Question

Determine the molar solubility of baf2 in pure water. ksp for baf2 = 2.45 × 10⁻5. (single choice)

a.0
b.1.83 × 10⁻2 m
c.1.23 × 10⁻5 m
d. 2.90 × 10⁻2 m
e.4..95 × 10⁻3 m
f..6.13 × 10⁻6 m

Answer 1

To determine the molar solubility of BaF2 in pure water, we use the solubility product constant (Ksp) of BaF2. The molar solubility is found by solving the Ksp expression for BaF2. The molar solubility of BaF2 in pure water is 1.83 × 10⁻2 M (Option B).

Step-by-step explanation:

To determine the molar solubility of BaF2 in pure water, we need to use the solubility product constant (Ksp) of BaF2. The Ksp for BaF2 is given as 2.45 × 10⁻5. In this case, BaF2 dissociates into Ba²⁺ and 2F⁻ ions. Let's assume that the molar solubility of BaF2 is x M. Therefore, the concentration of Ba²⁺ and F⁻ ions will also be x M.
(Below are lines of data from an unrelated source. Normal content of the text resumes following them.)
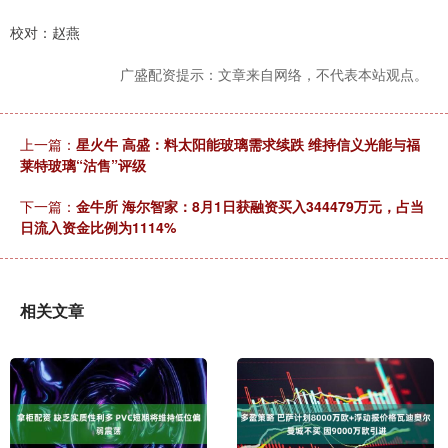
校对：赵燕
广盛配资提示：文章来自网络，不代表本站观点。
上一篇：
星火牛 高盛：料太阳能玻璃需求续跌 维持信义光能与福
莱特玻璃“沽售”评级
下一篇：
金牛所 海尔智家：8月1日获融资买入344479万元，占当
日流入资金比例为1114%
相关文章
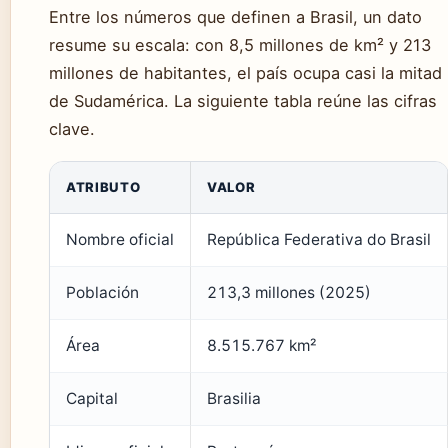
Entre los números que definen a Brasil, un dato
resume su escala: con 8,5 millones de km² y 213
millones de habitantes, el país ocupa casi la mitad
de Sudamérica. La siguiente tabla reúne las cifras
clave.
ATRIBUTO
VALOR
Nombre oficial
República Federativa do Brasil
Población
213,3 millones (2025)
Área
8.515.767 km²
Capital
Brasilia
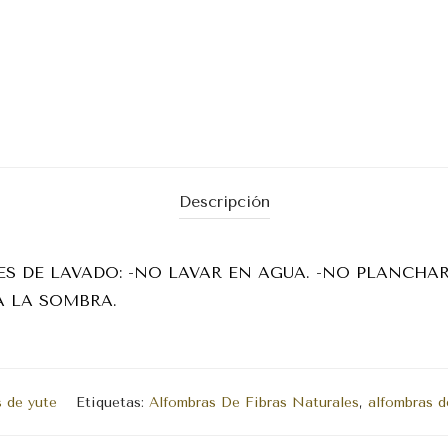
Descripción
NES DE LAVADO: -NO LAVAR EN AGUA. -NO PLANCHAR
A LA SOMBRA.
 de yute
Etiquetas:
Alfombras De Fibras Naturales
,
alfombras d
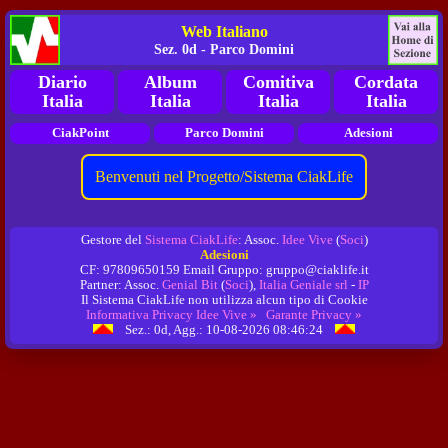
Web Italiano
Sez. 0d - Parco Domini
Diario
Album
Comitiva
Cordata
Italia
Italia
Italia
Italia
CiakPoint
Parco Domini
Adesioni
Benvenuti nel Progetto/Sistema CiakLife
Gestore del
Sistema CiakLife
: Assoc.
Idee Vive
(
Soci
)
Adesioni
CF: 97809650159 Email Gruppo: gruppo@ciaklife.it
Partner: Assoc.
Genial Bit
(
Soci
),
Italia Geniale srl
-
IP
Il Sistema CiakLife non utilizza alcun tipo di Cookie
Informativa Privacy Idee Vive »
Garante Privacy »
Sez.: 0d, Agg.: 10-08-2026 08:46:24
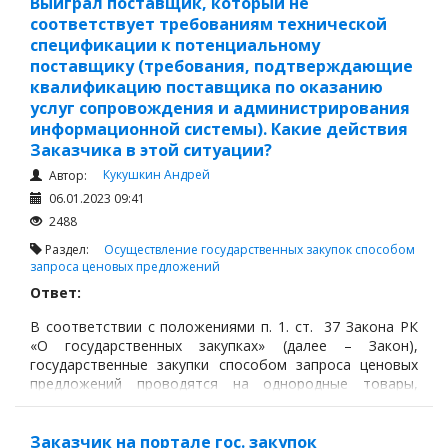
Выиграл поставщик, который не
соответствует требованиям технической
спецификации к потенциальному
поставщику (требования, подтверждающие
квалификацию поставщика по оказанию
услуг сопровождения и администрирования
информационной системы). Какие действия
Заказчика в этой ситуации?
Кукушкин Андрей
Автор:
06.01.2023 09:41
2488
Раздел:
Осуществление государственных закупок способом
запроса ценовых предложений
Ответ:
В соответствии с положениями п. 1. ст. 37 Закона РК
«О государственных закупках» (далее – Закон),
государственные закупки способом запроса ценовых
предложений проводятся на однородные товары,
работы, услуги, если годовые объемы таких
однородных товаров, работ, услуг в стоимостном
выражении не превышают восьмитысячекратный
Заказчик на портале гос. закупок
Using the Ksp expression for BaF2, we have [Ba²⁺] * [F⁻]² = (x)(x)² = x³. The given Ksp for BaF2 is 2.45 × 10⁻5. Equating this to x³, we have x³ = 2.45 × 10⁻5. Taking the cube root of both sides, we get x = 1.83 × 10⁻2 M.

Therefore, the molar solubility of BaF2 in pure water is 1.83 × 10⁻2 M (Option B).